Ainsi signé : Par le roy, maistre Guillaume Compains2 et autres presens. J. Damoisyn.


1 Ce nom fut porté par plusieurs familles différentes en Poitou, et il s’orthographie plus fréquemment Besson. C’est sous cette dernière forme que la nouv. édit. du Dict. des familles de l’ancien Poitou a réuni une dizaine de mentions relatives à des personnages de ce nom, du xive au xviie siècle, parmi lesquels se trouve Abel Besson, évidemment le nôtre, qui est qualifié seigneur de la Martinière et faisait, en 1481, l’acquisition de quelques héritages en la paroisse Saint-Pierre des Herbiers, et l’un de ses ascendants, Simon Besson, aussi sr de la Martinière, qui fit son testament le 13 février 1410. (Op. cit., t. I, p. 516.) Deux des frères d’Abel sont cités dans le présent acte, Pierre Besson, prêtre, et Louis, religieux bénédictin. Nous signalerons ici des documents qui font connaître deux autres membres de la même famille, vivant trente-cinq ou quarante ans plus tôt. Le premier est une commission adressée par Charles VII, le 8 février 1430, au Parlement de Poitiers, pour l’ajournement d’un procès engagé au sujet de la succession de Guillaume Bexon, et particulièrement en ce qui touchait la terre de la « Masselière ». (Arch. nat., X1a 8604, fol. 140.) Un André Bexon, dont le nom est écrit tantôt Besson, tantôt Bexon, était détenu prisonnier à la requête d’Ambroise de Grassay, abbé de la Grènetière, à la date du 14 juin 1435, et l’on trouve deux autres actes du procès criminel qui lui fut fait à cette occasion par le Parlement siégeant à Poitiers, au 19 décembre 1435 et au 13 février 1436 n.s. (Id., X2a 21, aux dates ci-dessus.)

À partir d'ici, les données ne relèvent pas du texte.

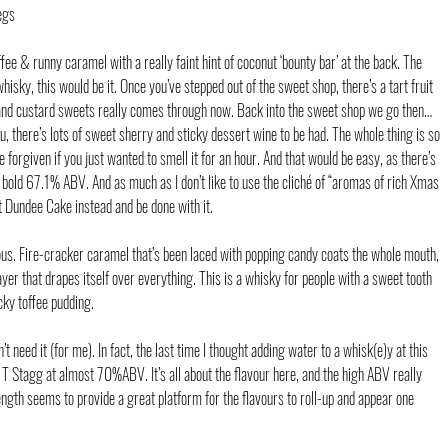
egs
fee & runny caramel with a really faint hint of coconut ‘bounty bar’ at the back. The 
whisky, this would be it. Once you’ve stepped out of the sweet shop, there’s a tart fruit 
rb and custard sweets really comes through now. Back into the sweet shop we go then… 
, there’s lots of sweet sherry and sticky dessert wine to be had. The whole thing is so 
 forgiven if you just wanted to smell it for an hour. And that would be easy, as there’s 
his bold 67.1% ABV. And as much as I don’t like to use the cliché of “aromas of rich Xmas 
st Dundee Cake instead and be done with it.
ulous. Fire-cracker caramel that’s been laced with popping candy coats the whole mouth, 
ayer that drapes itself over everything. This is a whisky for people with a sweet tooth 
ky toffee pudding.
t need it (for me). In fact, the last time I thought adding water to a whisk(e)y at this 
 Stagg at almost 70%ABV. It’s all about the flavour here, and the high ABV really 
trength seems to provide a great platform for the flavours to roll-up and appear one 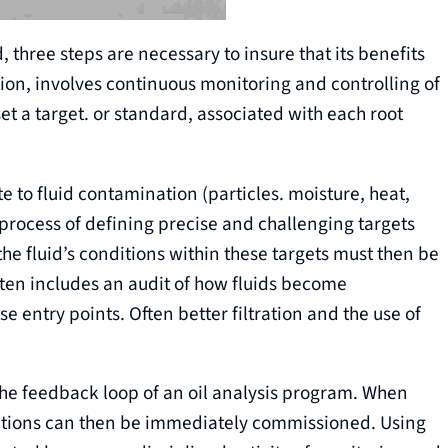
three steps are necessary to insure that its benefits
ion, involves continuous monitoring and controlling of
 set a target. or standard, associated with each root
te to fluid contamination (particles. moisture, heat,
process of defining precise and challenging targets
f the fluid’s conditions within these targets must then be
ften includes an audit of how fluids become
 entry points. Often better filtration and the use of
 the feedback loop of an oil analysis program. When
 actions can then be immediately commissioned. Using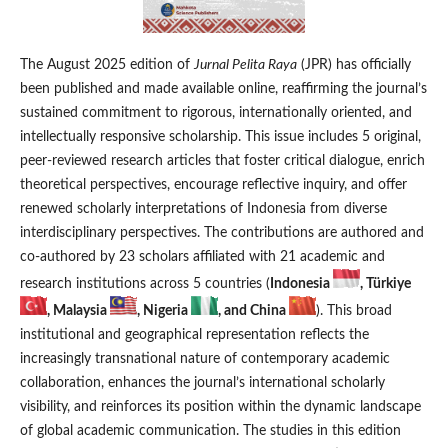
The August 2025 edition of
Jurnal Pelita Raya
(JPR) has officially
been published and made available online, reaffirming the journal’s
sustained commitment to rigorous, internationally oriented, and
intellectually responsive scholarship. This issue includes 5 original,
peer-reviewed research articles that foster critical dialogue, enrich
theoretical perspectives, encourage reflective inquiry, and offer
renewed scholarly interpretations of Indonesia from diverse
interdisciplinary perspectives. The contributions are authored and
co-authored by 23 scholars affiliated with 21 academic and
research institutions across 5 countries (
Indonesia
, Türkiye
, Malaysia
, Nigeria
, and China
). This broad
institutional and geographical representation reflects the
increasingly transnational nature of contemporary academic
collaboration, enhances the journal’s international scholarly
visibility, and reinforces its position within the dynamic landscape
of global academic communication. The studies in this edition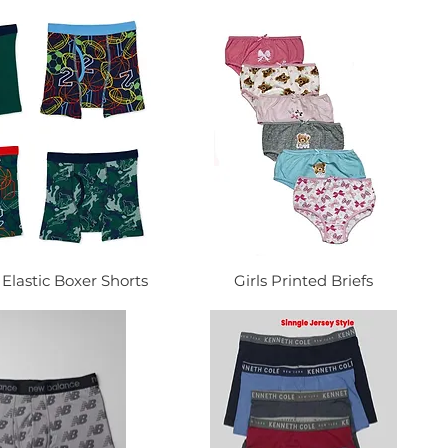
Elastic Boxer Shorts
Girls Printed Briefs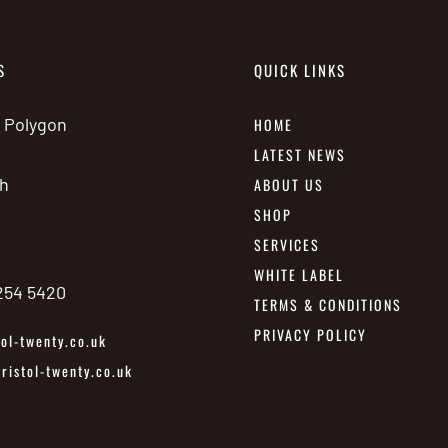
S
QUICK LINKS
e Polygon
HOME
LATEST NEWS
h
ABOUT US
SHOP
SERVICES
WHITE LABEL
 254 5420
TERMS & CONDITIONS
PRIVACY POLICY
ol-twenty.co.uk
istol-twenty.co.uk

2 Guillaume Compains, aliàs Compaing, qui avait été reçu conseiller au Parlement de Paris, le 10 mai 1454 (Blanchard, Catalogue de tous les conseillers au Parlement, in-fol., p. 24), siégea au Conseil du roi à partir de 1465, et de cette date à 1473 on trouve son nom au bas d’une quantité d’ordonnances, édits ou lettres patentes. (Cf. le recueil des Ordonnances des Rois de France, in-fol., t. XVI, et surtout t. XVII.)